(News from Nanowerk) Recently, NOMAD researchers have made significant progress in illuminating microscopic phenomena that can guide the customization of materials for thermal insulation. This breakthrough will advance ongoing initiatives to improve energy efficiency and promote sustainability.
Heat transfer plays an instrumental role in many scientific and industrial applications, such as catalysis, turbine technology, and thermoelectric heat converters that convert waste heat into electricity. In particular, in the context of the evolution of energy saving and sustainable technologies, materials with high thermal insulation capabilities are considered in the first place. Such materials facilitate the capture and utilization of heat that would otherwise be dissipated into the environment. Therefore, optimizing the design of highly insulating materials is a key research goal to help develop energy-efficient applications.
However, designing robust thermal insulators is a simple matter, despite the fact that the fundamental physical principles behind them have been understood for nearly a century. Microscopic heat transfer in semiconductors and insulators is usually understood in terms of collective oscillations of atoms around their equilibrium positions in the crystal lattice. These oscillations, called “phonons” in the field, involve large numbers of atoms in solid materials and thus span large, almost macroscopic, temporal and spatial scales.

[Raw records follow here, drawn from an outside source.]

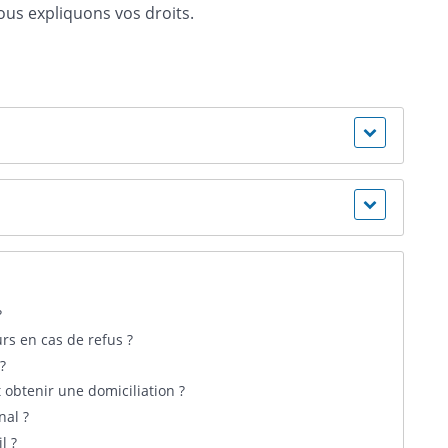
us expliquons vos droits.
?
urs en cas de refus ?
?
 obtenir une domiciliation ?
nal ?
l ?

A recent joint publication Physical examination B (Editor’s recommendations) and Physical Review Letters Researchers at the Fritz Haber Institute’s NOMAD Laboratory (“Anharmonicity in Heat Insulators: An Analysis from First Principles”) have significantly expanded the ability to calculate thermal conductivities with unprecedented accuracy and without relying on experimental data.
Researchers have shown that the aforementioned phonon paradigm is insufficient for robust thermal insulators. Using extensive calculations on supercomputers belonging to the Max Planck Society, the North German Supercomputing Alliance and the Jülich Supercomputing Center, they studied more than 465 crystalline materials whose thermal conductivity had not yet been measured.
In addition to identifying 28 robust thermal insulators, six of which exhibited very low thermal conductivity similar to wood, this study highlighted commonly overlooked mechanisms capable of systematically reducing thermal conductivity.
Dr. Florian Knoop (now at Linköping University), lead author of both papers, says: “We have detected the transient formation of defect structures that significantly change the atomic motion for an incredibly short time.”
“These effects are usually not taken into account in heat conduction simulations because these defects are localized very fast and microscopic relative to conventional heat transfer scales, so they are assumed to be insignificant. However, our calculations revealed that they reduce thermal conductivity,” adds Dr. Christian Carbogno, senior author of the study.
Such discoveries could open up new ways to fine-tune and design thermal insulators at the nanoscale through defect engineering, which could contribute to advances in energy-efficient technology.